Rising land costs, retreating investors and the creeping pressure of AI-driven inflation are making 2026 a particularly hard year to build wealth or simply keep up.

By Bendigo Business Desk · Published 4 July 2026, 10:52 pm

4 min read

Updated 6 July 2026, 6:08 am

Squeezed From Every Side: Bendigo Households Face a Brutal Year for Finances
Photo: Photo by Egor Komarov on Pexels
Quick summary
  • Bendigo households are walking into the second half of 2026 with less financial breathing room than most expected when the year began.
  • A combination of stalled property entry points, shrinking investor activity across Victoria and emerging cost pressures tied to technology infrastructure is compressing both savings rates and investment returns across the region.
  • The timing matters because Bendigo has spent the better part of three years positioning itself as a genuine alternative to Melbourne for young professionals and families priced out of the inner suburbs.

Bendigo households are walking into the second half of 2026 with less financial breathing room than most expected when the year began. A combination of stalled property entry points, shrinking investor activity across Victoria and emerging cost pressures tied to technology infrastructure is compressing both savings rates and investment returns across the region.

The timing matters because Bendigo has spent the better part of three years positioning itself as a genuine alternative to Melbourne for young professionals and families priced out of the inner suburbs. That pitch is getting harder to make. Median house prices in central Bendigo sat at approximately $620,000 in June 2026, according to data tracked by the Bendigo Bank's retail lending team on Pall Mall, a figure that has barely moved since late 2025, yet remains out of reach for many first-home buyers who cannot secure the deposit gap.

Investors Gone Quiet, First Buyers Still Hesitating

The investor retreat from Melbourne documented in recent market data is rippling north along the Calder Freeway corridor. Properties in Strathdale and Kangaroo Flat that attracted multiple investor bids eighteen months ago are now sitting on the market for 40 to 50 days. The Victorian government's 2025-26 budget measures, including expanded land tax thresholds and tighter negative gearing provisions at the state level, have accelerated that pullback.
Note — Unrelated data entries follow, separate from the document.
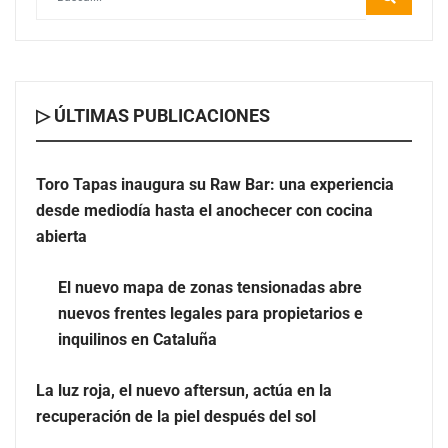
▷ ÚLTIMAS PUBLICACIONES
Toro Tapas inaugura su Raw Bar: una experiencia
desde mediodía hasta el anochecer con cocina
El nuevo mapa de zonas tensionadas abre nuevos
abierta
frentes legales para propietarios e inquilinos en
Cataluña
El nuevo mapa de zonas tensionadas abre
nuevos frentes legales para propietarios e
La luz roja, el nuevo aftersun, actúa en la recuperación
inquilinos en Cataluña
de la piel después del sol
La luz roja, el nuevo aftersun, actúa en la
recuperación de la piel después del sol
Fewer investors mean fewer rental listings, which should theoretically lift rents and draw buyers in, but affordability stress is preventing that conversion from happening cleanly.
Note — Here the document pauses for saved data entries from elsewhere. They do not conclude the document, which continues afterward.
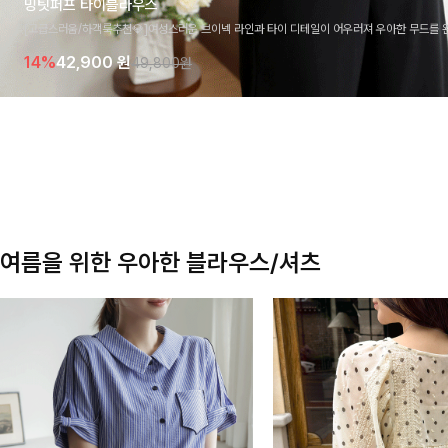
밍팃퍼프 타이블라우스
[고급스러움/하객룩추천💎]여성스러운 브이넥 라인과 타이 디테일이 어우러져 우아한 무드를 
라우스 🤍 여유로운 7부 소매로 편안하게 착용되며 데일리룩부터 출근룩, 하객룩까지 세련된
14%
42,900
원
49,800원
기 좋은 아이템이에요
여름을 위한 우아한 블라우스/셔츠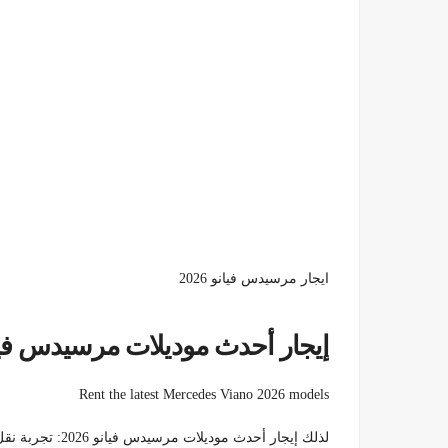
ايجار مرسيدس فيانو 2026
إيجار أحدث موديلات مرسيدس فيانو 6
Rent the latest Mercedes Viano 2026 models
لذلك إيجار أحدث موديلات مرسيدس فيانو 2026: تجربة نقل تعيد تعريف الفخامة01100092199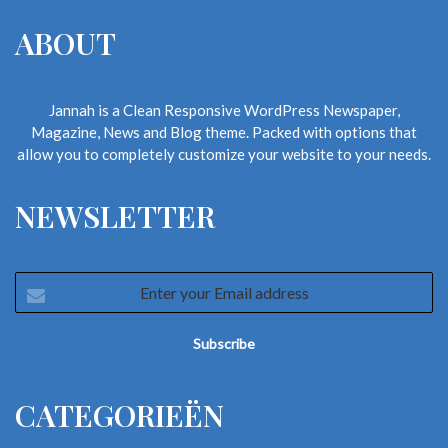
ABOUT
Jannah is a Clean Responsive WordPress Newspaper,
Magazine, News and Blog theme. Packed with options that
allow you to completely customize your website to your needs.
NEWSLETTER
Enter
your
Email
address
CATEGORIEËN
The Central Goldfields region's Community Finance program, administered partly through the Bendigo and Adelaide Bank's community finance arm on Mitchell Street, reported a 22 percent increase in hardship inquiry calls between January and May 2026 compared to the same period last year. That figure alone tells you something is changing in how Bendigo residents are managing monthly cash flow.

First-home buyer activity has cooled noticeably despite the Federal Government's Help to Buy shared equity scheme, which opened its Bendigo intake in February 2026 through Bendigo Community Loans. Take-up has been slower than program administrators projected. Applicants are qualifying on paper but pulling back at contract stage, a pattern that mirrors what national property analysts have described as psychological hesitation in the face of uncertain rate movements and cost-of-living fatigue.

The Hidden Pressure: AI Infrastructure and Industrial Land

There is a less visible headwind gathering that local investors and small business owners on Hargreaves Street are only beginning to register. Australia's rapid build-out of artificial intelligence data centres is driving competition for industrial land in regional cities, pushing up commercial lease rates and crowding out the logistics and light-manufacturing tenants that have historically anchored Bendigo's Epsom and Maiden Gully business precincts. When industrial rents rise, freight and storage costs follow, and those costs eventually appear on the shelf price of groceries and hardware.

The Reserve Bank of Australia held the cash rate at 3.85 percent at its June 2026 meeting, offering no immediate relief to variable mortgage holders in Bendigo whose monthly repayments on a $550,000 loan are running approximately $3,100. A further cut, which some economists at the Australian National University had pencilled in for August, is now considered less certain given the inflationary signals from infrastructure spending and persistent services inflation.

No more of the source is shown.